ACCORDING to a popular legend, coffee was accidentally discovered by Kaldi, an Ethiopian goatherd in 850 AD while his normally docile goats were nibbling bright red berries of a certain bush. Soon after, Kaldi was shocked to see the animals jumping and running like crazy. When he chewed the berries, he felt euphoric which he never felt before.
Filled with excitement, Kaldi brought a handful of the strange red berries to a sufi, an Islamic monk in a nearby monastery but, the monk, thinking they were “fruits of the devil,” threw them into the fire from which an enticing aroma billowed after awhile. The roasted beans were quickly raked from the embers, ground up, and dissolved in hot water, yielding the world’s first cup of coffee.
In the Philippines, the first coffee tree was introduced in the town of Lipa in Batangas in 1740 by a Spanish Franciscan monk. By the 1860s, Batangas was exporting coffee to the US through San Francisco. When the Suez Canal was opened in 1869, a new market was opened–Europe. Seeing the success of the Batangueños, Cavite followed suit by growing the first coffee seedlings in 1876 in the highland town of Amadeo.
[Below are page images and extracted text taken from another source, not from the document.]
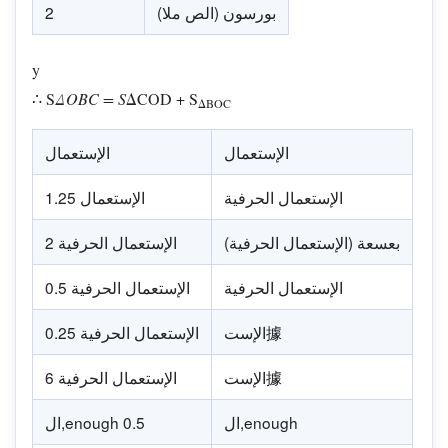
(الص ملا) بورسون
2
y
∴ S
ΔOBC = S
ΔCOD + S
ΔBOC
الإستعمال
الإستعمال
الإستعمال الحرفية
الإستعمال 1.25
(الإستعمال الحرفية) بعسعة
الإستعمال الحرفية 2
الإستعمال الحرفية
الإستعمال الحرفية 0.5
الإست據
الإستعمال الحرفية 0.25
الإست據
الإستعمال الحرفية 6
ال,enough
ال,enough 0.5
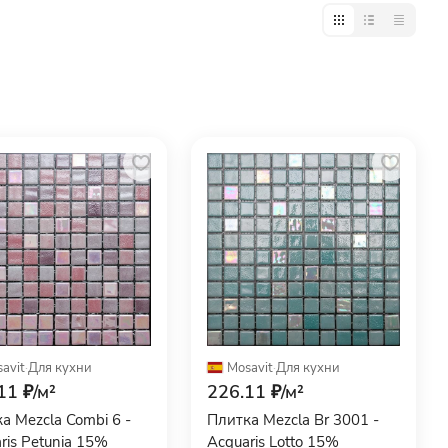
avit
·
Для кухни
Mosavit
·
Для кухни
11 ₽/
м²
226.11 ₽/
м²
а Mezcla Combi 6 -
Плитка Mezcla Br 3001 -
ris Petunia 15%
Acquaris Lotto 15%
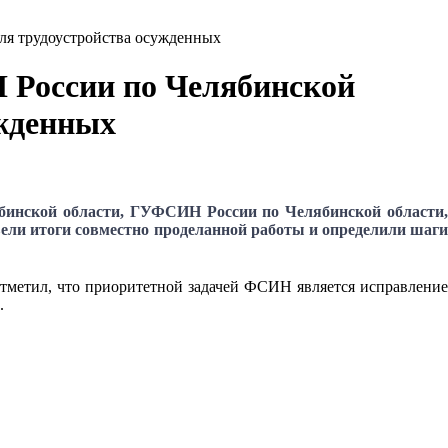
ля трудоустройства осужденных
России по Челябинской
ужденных
бинской области, ГУФСИН России по Челябинской области,
ели итоги совместно проделанной работы и определили шаги
тметил, что приоритетной задачей ФСИН является исправлени
.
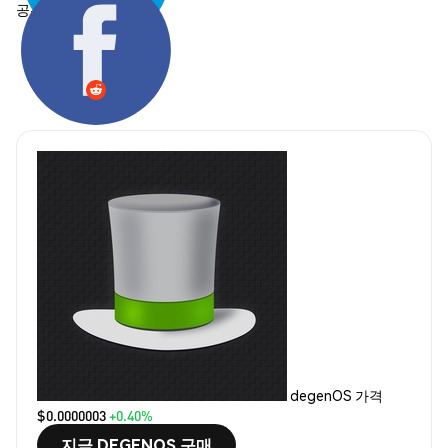
공유하기:
degenOS 가격
$0.0000003
+0.40%
지금 DEGENOS 구매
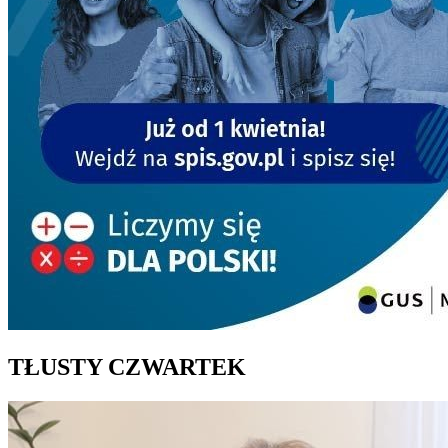
TŁUSTY CZWARTEK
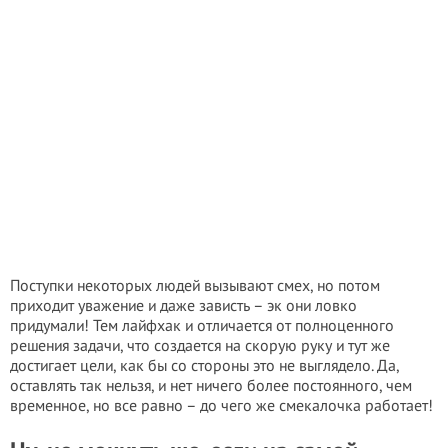
Поступки некоторых людей вызывают смех, но потом
приходит уважение и даже зависть – эк они ловко
придумали! Тем лайфхак и отличается от полноценного
решения задачи, что создается на скорую руку и тут же
достигает цели, как бы со стороны это не выглядело. Да,
оставлять так нельзя, и нет ничего более постоянного, чем
временное, но все равно – до чего же смекалочка работает!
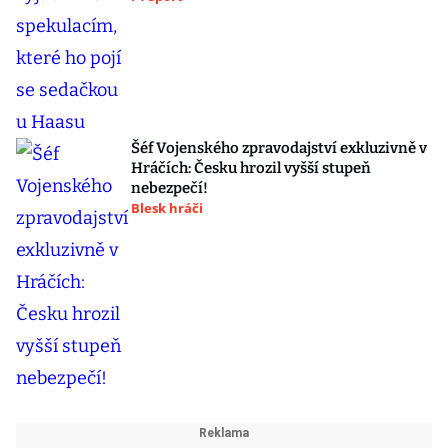
Šéf Vojenského zpravodajství exkluzivně v
Hráčích: Česku hrozil vyšší stupeň
nebezpečí!
Blesk hráči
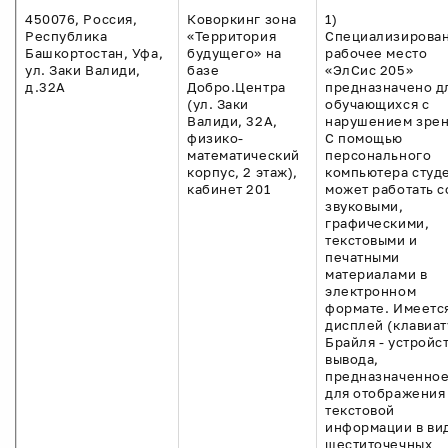
450076, Россия,
Коворкинг зона
1)
Республика
«Территория
Специализирова
Башкортостан, Уфа,
будущего» на
рабочее место
ул. Заки Валиди,
базе
«ЭлСис 205»
д.32А
Добро.Центра
предназначено д
(ул. Заки
обучающихся с
Валиди, 32А,
нарушением зрен
физико-
С помощью
математический
персонального
корпус, 2 этаж),
компьютера студ
кабинет 201
может работать с
звуковыми,
графическими,
текстовыми и
печатными
материалами в
электронном
формате. Имеетс
дисплей (клавиат
Брайля - устройс
вывода,
предназначенно
для отображения
текстовой
информации в ви
шеститочечных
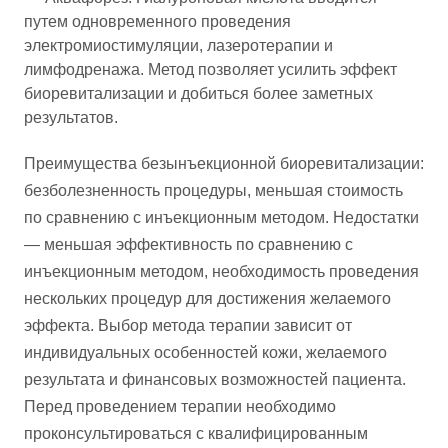
путем одновременного проведения
электромиостимуляции, лазеротерапии и
лимфодренажа. Метод позволяет усилить эффект
биоревитализации и добиться более заметных
результатов.
Преимущества безынъекционной биоревитализации:
безболезненность процедуры, меньшая стоимость
по сравнению с инъекционным методом. Недостатки
— меньшая эффективность по сравнению с
инъекционным методом, необходимость проведения
нескольких процедур для достижения желаемого
эффекта. Выбор метода терапии зависит от
индивидуальных особенностей кожи, желаемого
результата и финансовых возможностей пациента.
Перед проведением терапии необходимо
проконсультироваться с квалифицированным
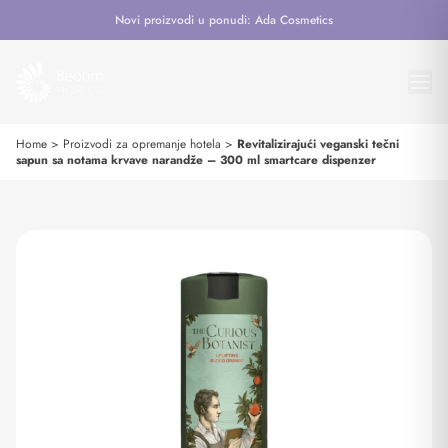
Novi proizvodi u ponudi: Ada Cosmetics
Home
>
Proizvodi za opremanje hotela
>
Revitalizirajući veganski tečni
sapun sa notama krvave narandže – 300 ml smartcare dispenzer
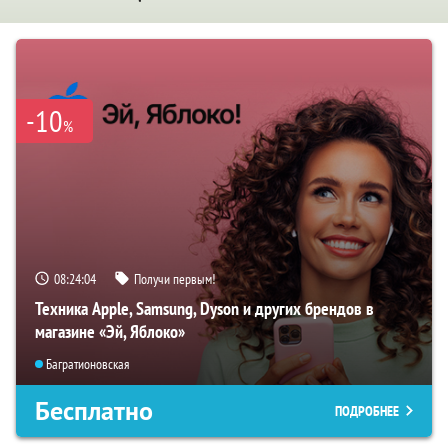
-10
%
08:24:03
Получи первым!
Техника Apple, Samsung, Dyson и других брендов в
магазине «Эй, Яблоко»
Багратионовская
Бесплатно
ПОДРОБНЕЕ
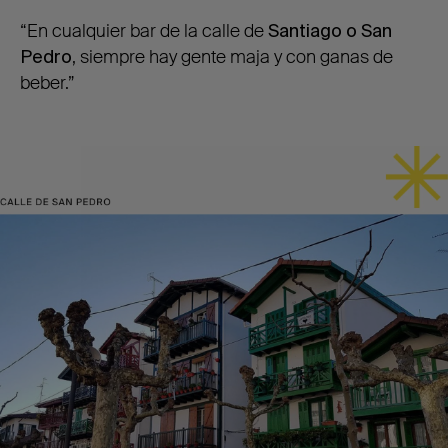
“En cualquier bar de la calle de
Santiago o San
Pedro
, siempre hay gente maja y con ganas de
beber.”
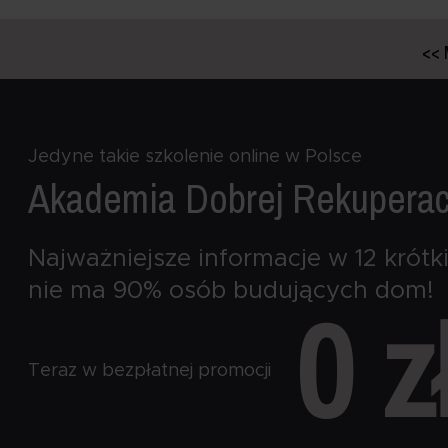
<< 
Jedyne takie szkolenie online w Polsce
Akademia Dobrej
Rekuperac
Najważniejsze informacje w 12 krótki
nie ma 90% osób budujących dom!
0 z
Teraz w bezpłatnej promocji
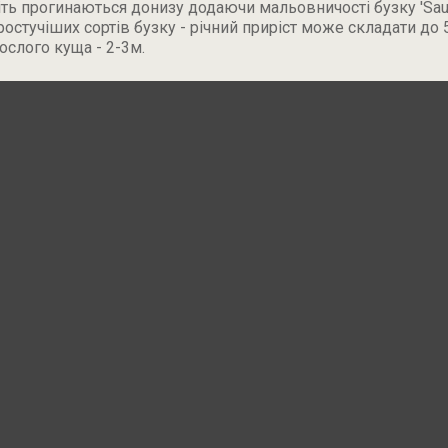
ть прогинаються донизу додаючи мальовничості бузку 'Saug
стучіших сортів бузку - річний приріст може складати до 5
слого куща - 2-3м.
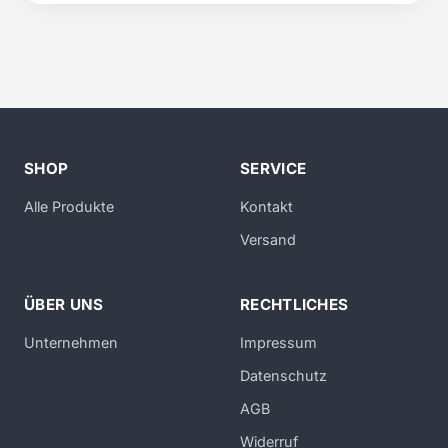
SHOP
SERVICE
Alle Produkte
Kontakt
Versand
ÜBER UNS
RECHTLICHES
Unternehmen
Impressum
Datenschutz
AGB
Widerruf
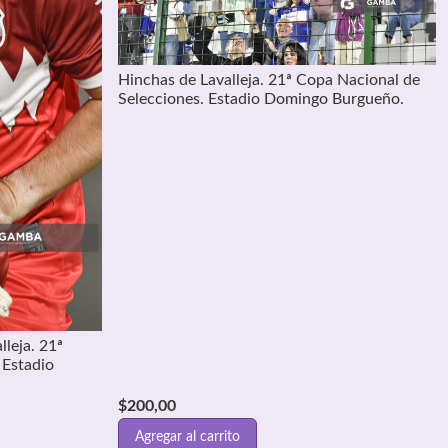
Hinchas de Lavalleja. 21ª Copa Nacional de
Selecciones. Estadio Domingo Burgueño.
lleja. 21ª
 Estadio
$
200,00
Agregar al carrito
In spite of having another coffee-growing town in Amadeo, Lipa still reigned as the center for coffee production in the Philippines and Batangas Barako (Coffee Liberica) was commanding five times the price of other Asian coffee varieties. In 1880, the Philippines was the fourth largest exporter of coffee beans in the world. As luck would have it, the coffee rust disease hit the big-time coffee producers in the world–Brazil, Africa and Java (Indonesia). Since then, the Philippines became the only source of coffee beans worldwide!